O SHARDS of walls that once held precious life,
Now scattered, like the bones the Prophet saw
Lying in visioned valley of the slain
Ere One cried: "Son of Man, can these bones live?"
O images of heroes, saints, and Christs,
Pierced, broken, thrust in hurried sepulture
In selfsame tombs with tinsel, dross, and dreg,
And without time for either shrift or shroud!
O smold'ring embers of Love's hearthstone fires,
Quenched by the fiercer fires of hellish hate,
That have not where to kindle flames again
To light succeeding generations on!
O ghost-grey ashes of cathedral towers
That toward the sky once raised appealing hands
To beg the God of all take residence
And hold communion with the kneeling souls!
O silent tongues of bells that once did ring
Matin and Angelus o'er peaceful fields,
Now shapeless slag that will to-morrow serve
To make new engines for still others' woe!
O dust that flowered in finial and foil
And bright in many-petaled windows bloomed,
Now unto dust returned at cannon's breath
To lay thy faded glories on the crypt!
O wounded cities that have been beloved
As Priam's city was by Hecuba,—
Sad Hecuba, who ere in exile borne,
Beheld her Hector's child Astyanax
Spitted on spear (as if a Belgian babe)
And saw the walls in smoke and flame ascend
To hover heav'nward with wide-brooding wings
Above the "vanished thing" that once was Troy!
O shards of sanctuaries and of homes!
O embers, ashes grey, and glinting dust!
Ye who were tile or tower in Laon or Ypres,
A village by the Somme, a church in Roye,
A bit of glass in Reims, a convent bell
In St. Dié, a lycée in Verdun,
A wayside crucifix in Mézières,
Again I hear a cry: "Can these bones live?"

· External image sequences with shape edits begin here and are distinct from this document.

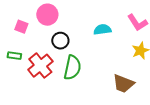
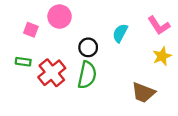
cyan semicircle: (102, 30) -> (120, 33), turned -54
black circle: (60, 41) -> (88, 47), moved

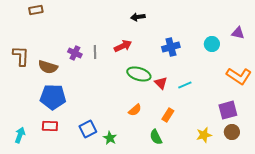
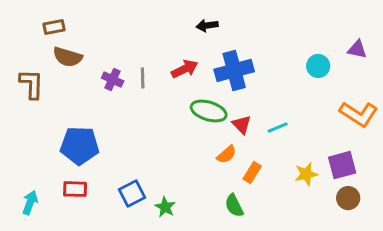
brown rectangle: (36, 10) -> (54, 27), moved
blue cross: (171, 47) -> (234, 70), moved, size x1.4
brown semicircle: (48, 67) -> (68, 57), moved
orange semicircle: (135, 110) -> (227, 155), moved
yellow star: (204, 135) -> (306, 174), moved

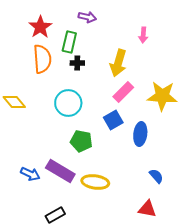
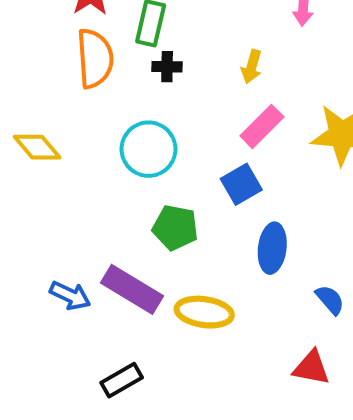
yellow arrow: (118, 63) -> (252, 67), size x0.6
blue ellipse: (140, 134) -> (272, 248), moved

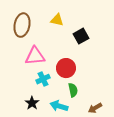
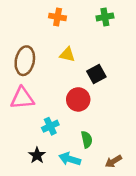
pink triangle: (35, 56) -> (22, 98), moved
red circle: (66, 68) -> (78, 99), moved

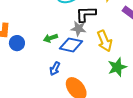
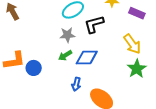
gray star: (79, 29) -> (67, 35), moved
yellow arrow: (105, 41) -> (132, 44), moved

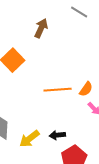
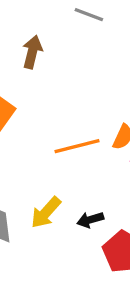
yellow arrow: (29, 139) -> (46, 212), moved

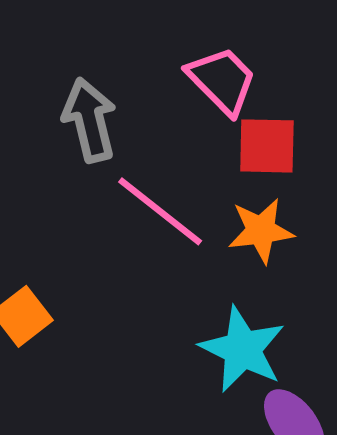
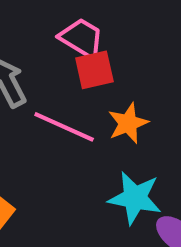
red square: (267, 146) -> (94, 70), moved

Yes! As the bones, o'er which the Prophet cried
And called the breath from Heav'n's four winds to breathe,
Sprang straightway bone to bone, each to its place,
To frame in flesh the features and the forms
They still remembered and still loved to hold
Once more on earth—so shall ye rise again!
Out of their quarries, cumulus, the clouds
Will furnish back your flame in crystal stone;
The cirrus dawns in Parsee tapestries
With azure broiderings will clothe your walls;
The nimbus noons will shower golden rain
And sunset colours fill each Gothic arch;
For o'er thy stricken vales, O valiant France,
Our love for thee shall prophesy anew,
And Heav'n's Four Winds of Liberty, allied,
Shall breathe unpoisoned in thy streets till they
Shall pulse again with life that laughs and sings,
And yet remembers, singing through its tears
The music of an everlasting song—
Remembers, proudly and undyingly,
The hero dust that lies in shrouds of blue
But rises as thy soul, immortal France!